À l’heure actuelle, personne ne peut nier la nécessité de limiter la production et l’utilisation de matières plastiques à travers le monde. En effet, malgré les efforts de gestion des déchets, le plastique reste parmi les plus grands polluants présents dans notre environnement. Le faible coût de sa production a entrainé une utilisation massive de celui-ci, et la production mondiale de plastique ne cesse de croître par millions de tonnes chaque année depuis.
Malgré les diverses solutions de recyclage disponibles aujourd’hui, la production de nouveaux plastiques continue car les coûts de recyclage et de ramassage des déchets restent bien plus importants que le coût de sa fabrication[1]. En l’espace de vingt ans, cette production a été multipliée par près de 3, passant de 162 millions à 448 millions de tonnes par an[2].

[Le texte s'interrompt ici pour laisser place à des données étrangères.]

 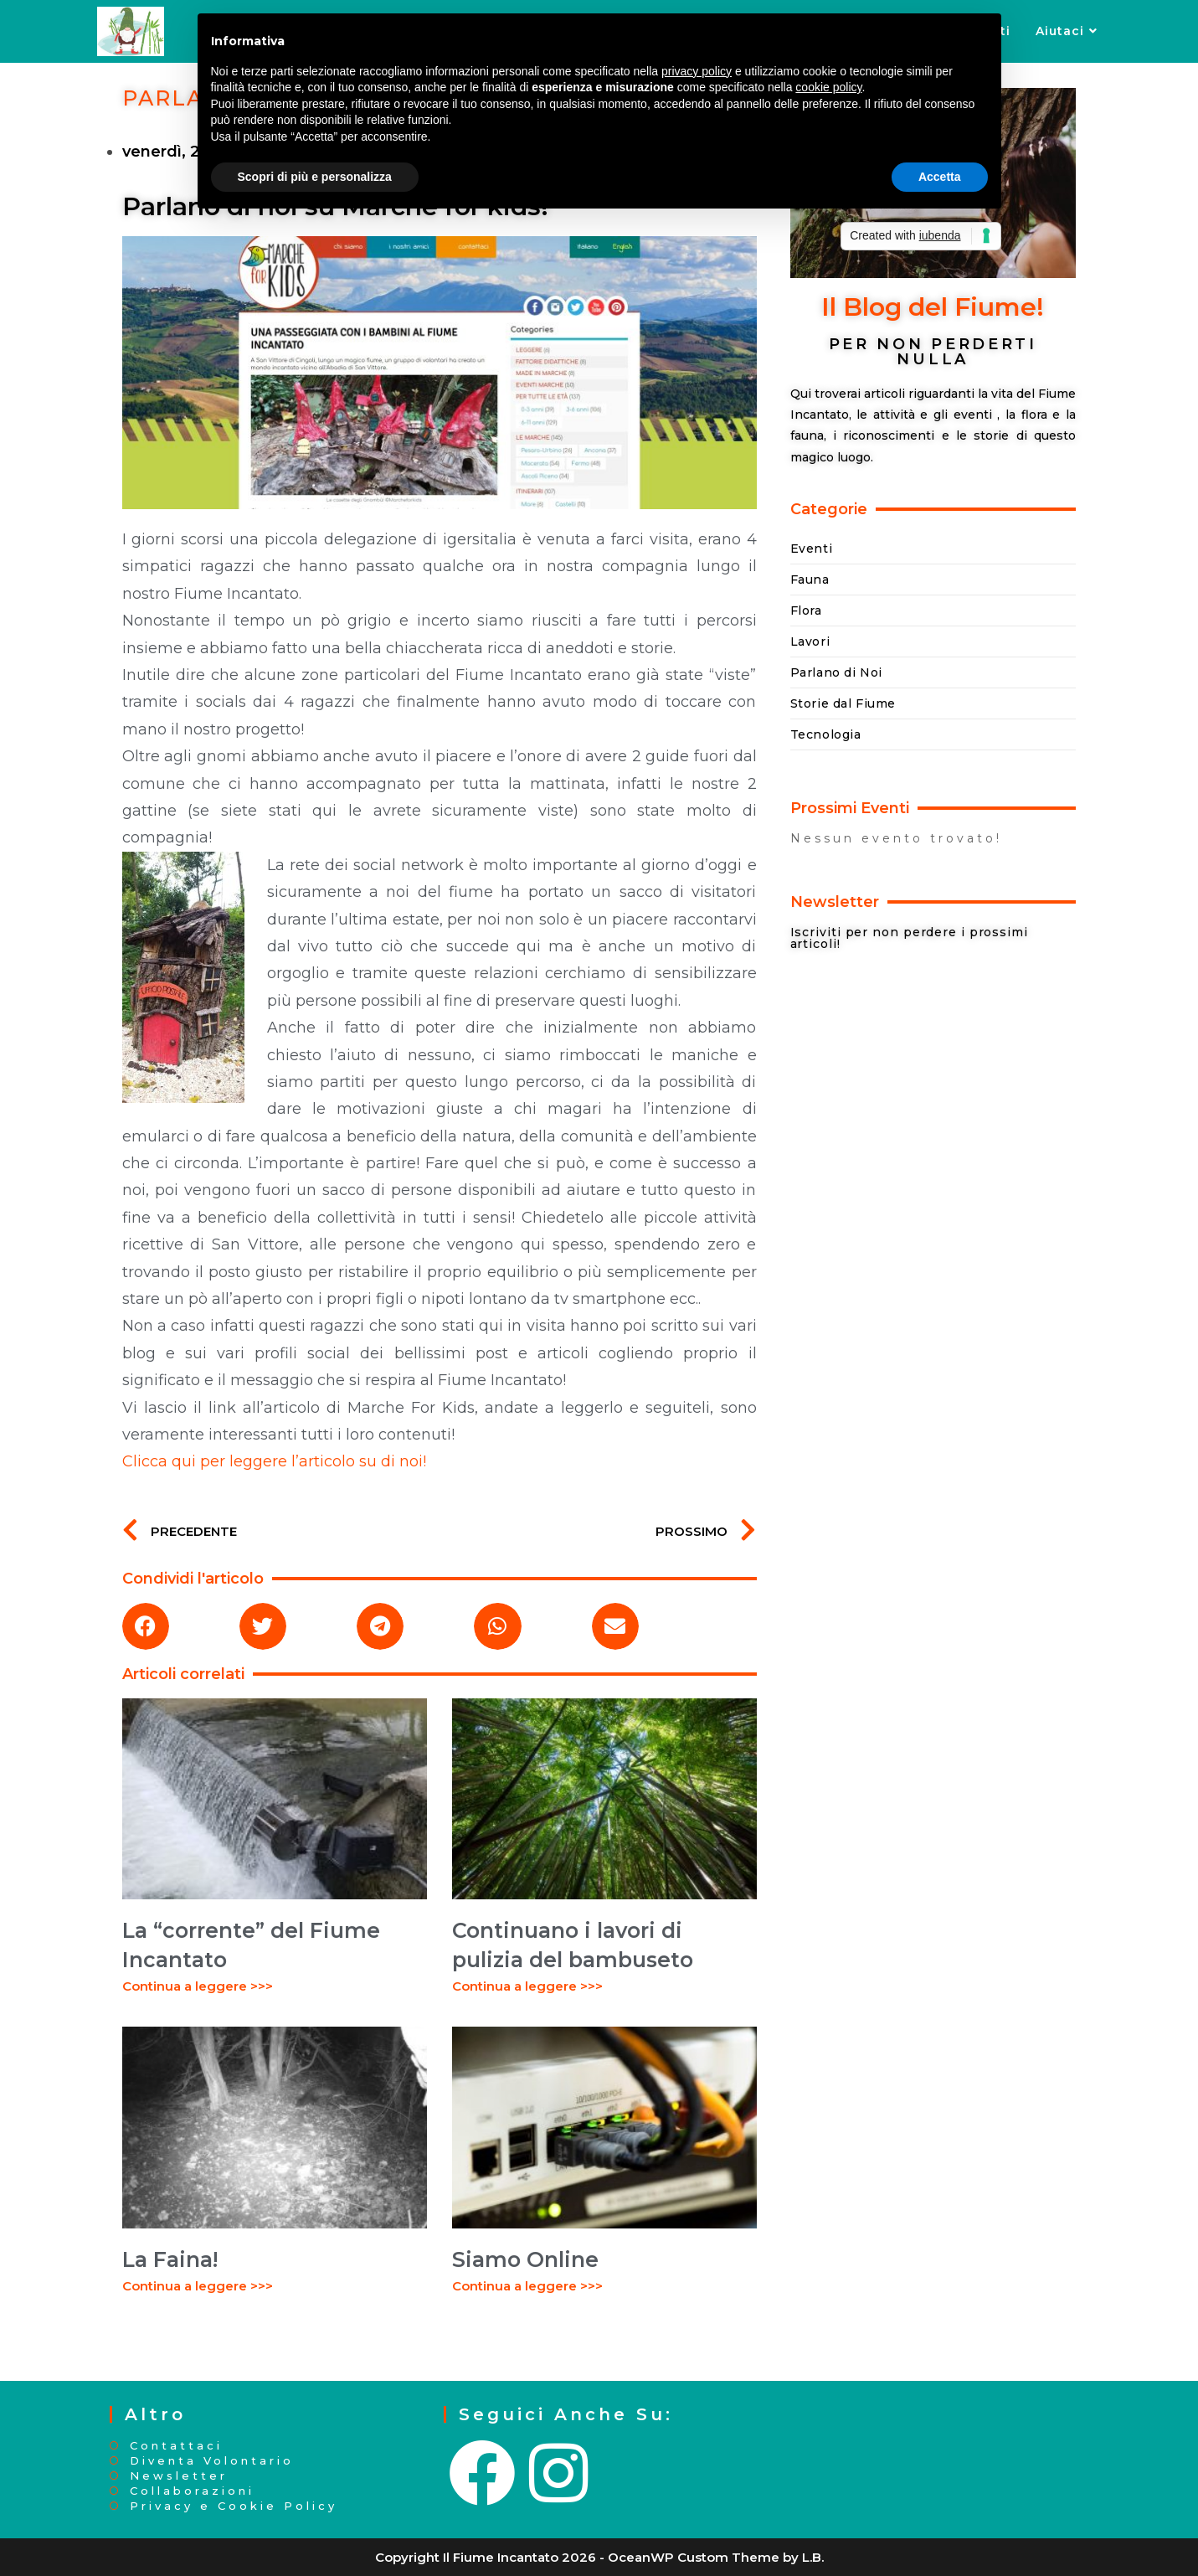 What do you see at coordinates (176, 2445) in the screenshot?
I see `Contattaci` at bounding box center [176, 2445].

Concomitamment, seule une infime portion des déchets plastiques est alors réutilisée et la très grande majorité finit dans la nature, menaçant dangereusement les écosystèmes naturels. À titre d’exemple, depuis 2015, le monde a généré plus de 6,9 milliards de tonnes de déchets plastiques, dont seulement 9% ont été recyclés. Le plastique est tellement omniprésent dans notre environnement qu’il s’infiltre désormais partout et met la vie de beaucoup d’êtres vivants en danger, dont l’homme. De fait, il est devenu essentiel d’identifier des solutions innovantes et écologiques afin d’être en mesure de se débarrasser des milliards de tonnes de plastiques qui se sont accumulés sur Terre.
1. Le plastique PET
Pour ce faire, la communauté scientifique s’emploie notamment à concevoir et à développer des systèmes de biodégradation du plastique. Récemment, une partie de la recherche dans ce secteur s’est concentrée sur la production d’enzymes issues de microorganismes capables de recycler le plastique ; et certaines études portent sur la dégradation du plastique PET[3] non recyclé. Ce plastique est abondamment utilisé pour les emballages et les films en raison de ses propriétés physiques telles que la résistance mécanique et les barrières aux gaz. Il est également utilisé pour le conditionnement de produits liquides provenant aussi bien de l’agroalimentaire que de l’industrie pharmaceutique. Ce plastique est une source de pollution environnementale importante car son temps de dégradation nécessite environ une centaine d’année. Par ailleurs, et bien que l’industrie du recyclage puisse dépolymériser le PET en clivant ses liaisons chimiques dites « liaisons esters », ces types de processus de recyclage coûtent très chers par rapport à l’achat de PET neuf.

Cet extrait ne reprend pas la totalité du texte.